Sometimes you’ll want to practice adventure, as mentioned above, but there are also those times you’ll want to be still. Enjoy a night at home together. Relish in the quiet hums of your surroundings. Just being with your spouse, without even worrying about conversation, is a joy. Don’t feel like you always have to be on the go or talk about what John told Mary at work today.
It’s no secret that laughing is an instant mood-lifter. My husband is the best at making me laugh – sometimes at inappropriate times. But he knows exactly how to make me laugh and I try really hard to be just as funny as him. Isn’t it funny (no pun intended) how laughing makes you feel closer to a person? Always keep each other laughing and you’ll never get bored.

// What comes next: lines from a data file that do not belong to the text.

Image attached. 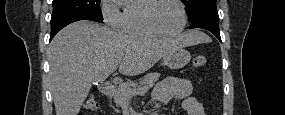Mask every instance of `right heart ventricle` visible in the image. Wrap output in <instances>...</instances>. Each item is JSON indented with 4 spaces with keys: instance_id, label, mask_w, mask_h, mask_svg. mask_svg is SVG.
<instances>
[{
    "instance_id": "e07e8e85",
    "label": "right heart ventricle",
    "mask_w": 285,
    "mask_h": 115,
    "mask_svg": "<svg viewBox=\"0 0 285 115\" xmlns=\"http://www.w3.org/2000/svg\"><path fill=\"white\" fill-rule=\"evenodd\" d=\"M150 0H133L127 3L117 22V27L124 33L140 37L154 38L158 35L152 32L144 21V10Z\"/></svg>"
}]
</instances>
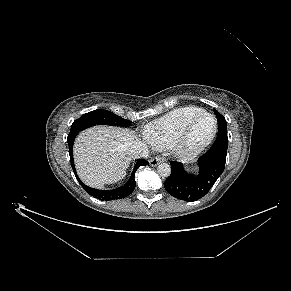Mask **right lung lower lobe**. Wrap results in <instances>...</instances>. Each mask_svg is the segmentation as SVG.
<instances>
[{
  "instance_id": "98d812e1",
  "label": "right lung lower lobe",
  "mask_w": 291,
  "mask_h": 291,
  "mask_svg": "<svg viewBox=\"0 0 291 291\" xmlns=\"http://www.w3.org/2000/svg\"><path fill=\"white\" fill-rule=\"evenodd\" d=\"M90 127V126H89ZM84 128V126H79V125H75L74 123L71 126V131L67 137V143L69 146V155H70V160H71V166L74 170L75 176L77 178V180L79 181V183L81 184V186L84 188V190L92 195L93 197L100 199V200H115V199H121V198H125L128 195H130L133 190L135 189L136 186V182H135V172L136 170L140 167V166H144V165H148L149 163L145 160V159H140L136 162L134 169L132 171L131 177L129 178V180L127 181V183L115 190H110V191H103V190H97V189H93L91 187L86 186L85 184L82 183V181L79 179L75 167H74V160H73V143L74 140L77 136V134Z\"/></svg>"
}]
</instances>
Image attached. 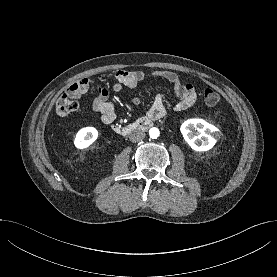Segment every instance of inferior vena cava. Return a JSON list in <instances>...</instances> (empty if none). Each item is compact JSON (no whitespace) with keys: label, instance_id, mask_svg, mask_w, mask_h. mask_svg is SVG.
Segmentation results:
<instances>
[{"label":"inferior vena cava","instance_id":"inferior-vena-cava-1","mask_svg":"<svg viewBox=\"0 0 277 277\" xmlns=\"http://www.w3.org/2000/svg\"><path fill=\"white\" fill-rule=\"evenodd\" d=\"M144 138H145V133L143 131H139V130L133 131L129 135V139L133 143L140 142Z\"/></svg>","mask_w":277,"mask_h":277}]
</instances>
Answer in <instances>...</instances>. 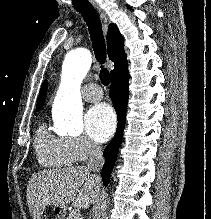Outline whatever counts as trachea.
Here are the masks:
<instances>
[{
	"label": "trachea",
	"mask_w": 211,
	"mask_h": 219,
	"mask_svg": "<svg viewBox=\"0 0 211 219\" xmlns=\"http://www.w3.org/2000/svg\"><path fill=\"white\" fill-rule=\"evenodd\" d=\"M75 9L79 13H81V15L84 17L87 23L90 38L92 41V47L97 61L100 64H104L106 60V44L102 31L101 21L97 12L90 4L83 6H75ZM101 68L102 69L100 71L99 77L101 83L107 86L110 81V74L106 68H103V66H101Z\"/></svg>",
	"instance_id": "trachea-1"
}]
</instances>
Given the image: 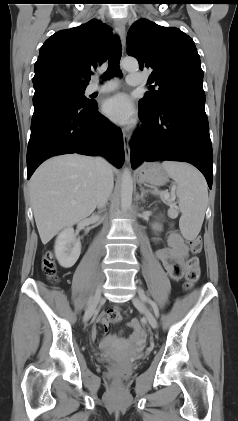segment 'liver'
Returning a JSON list of instances; mask_svg holds the SVG:
<instances>
[{
	"label": "liver",
	"mask_w": 238,
	"mask_h": 421,
	"mask_svg": "<svg viewBox=\"0 0 238 421\" xmlns=\"http://www.w3.org/2000/svg\"><path fill=\"white\" fill-rule=\"evenodd\" d=\"M112 173L115 168L111 166ZM30 198L42 243L90 216L97 205L95 159L79 154L45 161L30 180Z\"/></svg>",
	"instance_id": "liver-1"
}]
</instances>
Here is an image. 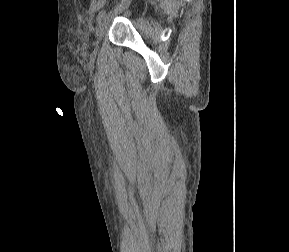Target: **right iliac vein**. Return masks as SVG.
<instances>
[{
	"label": "right iliac vein",
	"mask_w": 289,
	"mask_h": 252,
	"mask_svg": "<svg viewBox=\"0 0 289 252\" xmlns=\"http://www.w3.org/2000/svg\"><path fill=\"white\" fill-rule=\"evenodd\" d=\"M130 1L131 0H123V2L116 7L115 11L116 12L123 11L124 9H126L129 6ZM109 20H110V15H107L97 25V28H96V42H95L96 48L99 47V43H100V41H101V39H102L106 29H107Z\"/></svg>",
	"instance_id": "1"
}]
</instances>
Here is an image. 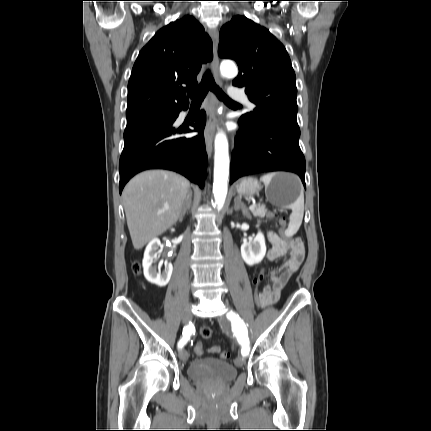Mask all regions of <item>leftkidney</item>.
<instances>
[{"mask_svg":"<svg viewBox=\"0 0 431 431\" xmlns=\"http://www.w3.org/2000/svg\"><path fill=\"white\" fill-rule=\"evenodd\" d=\"M266 253V245L264 235L259 232L253 241L244 242L241 245V256L244 262L253 266L262 261Z\"/></svg>","mask_w":431,"mask_h":431,"instance_id":"left-kidney-1","label":"left kidney"}]
</instances>
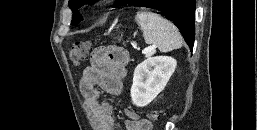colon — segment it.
<instances>
[{
    "mask_svg": "<svg viewBox=\"0 0 257 130\" xmlns=\"http://www.w3.org/2000/svg\"><path fill=\"white\" fill-rule=\"evenodd\" d=\"M91 44L89 42H77L69 51L70 60L78 65L88 57ZM149 120L156 122L159 119V114H149Z\"/></svg>",
    "mask_w": 257,
    "mask_h": 130,
    "instance_id": "1",
    "label": "colon"
}]
</instances>
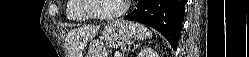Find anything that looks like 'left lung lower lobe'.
I'll return each instance as SVG.
<instances>
[{
    "instance_id": "1",
    "label": "left lung lower lobe",
    "mask_w": 249,
    "mask_h": 57,
    "mask_svg": "<svg viewBox=\"0 0 249 57\" xmlns=\"http://www.w3.org/2000/svg\"><path fill=\"white\" fill-rule=\"evenodd\" d=\"M187 0H139L137 8L124 19L141 22L162 33L176 50Z\"/></svg>"
}]
</instances>
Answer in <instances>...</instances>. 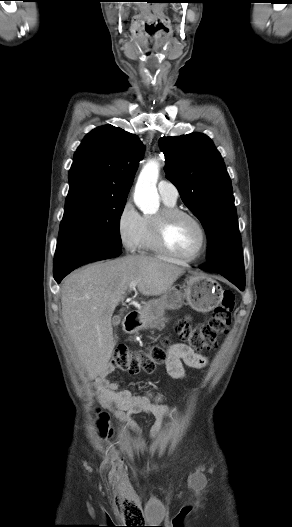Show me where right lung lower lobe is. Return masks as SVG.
Listing matches in <instances>:
<instances>
[{
    "instance_id": "obj_1",
    "label": "right lung lower lobe",
    "mask_w": 292,
    "mask_h": 527,
    "mask_svg": "<svg viewBox=\"0 0 292 527\" xmlns=\"http://www.w3.org/2000/svg\"><path fill=\"white\" fill-rule=\"evenodd\" d=\"M121 253V247L101 240H58L54 257V279L60 283L68 273L81 265L114 258Z\"/></svg>"
}]
</instances>
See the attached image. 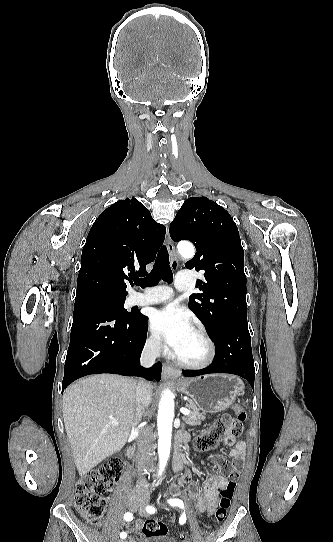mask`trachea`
Instances as JSON below:
<instances>
[{"label": "trachea", "mask_w": 333, "mask_h": 542, "mask_svg": "<svg viewBox=\"0 0 333 542\" xmlns=\"http://www.w3.org/2000/svg\"><path fill=\"white\" fill-rule=\"evenodd\" d=\"M161 279L168 283H171L173 280L172 270L169 265V256L165 246L159 250L151 273L143 279H135L134 283L141 287H151L156 285Z\"/></svg>", "instance_id": "1"}]
</instances>
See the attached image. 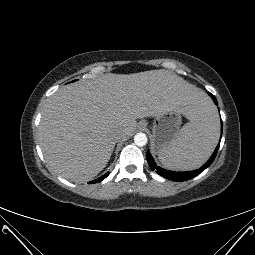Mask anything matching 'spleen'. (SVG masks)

My husband and I are both small business owners. That means that, at times, we are both completely wrapped up in our work schedules – and not always at the same time. It’s easy to do. Early in our relationship, we just accepted this as reality and were fine with it. But as time went on, something was tugging at our hearts. Why were we making work one of our top priorities when, really, our marriage and family should be at the top of the list? Over time, we’ve practiced walking away from work at the appropriate time to concentrate on nurturing our marriage. I now have set office hours, where I once worked at any random hour during the day or night. I stopped giving my cell phone number to clients and stopped answering (most) emails on the weekend. I love my clients dearly, but I am a much better, calmer, and happier designer and business owner when I put my marriage first. Only good things can come from making your marriage a top priority.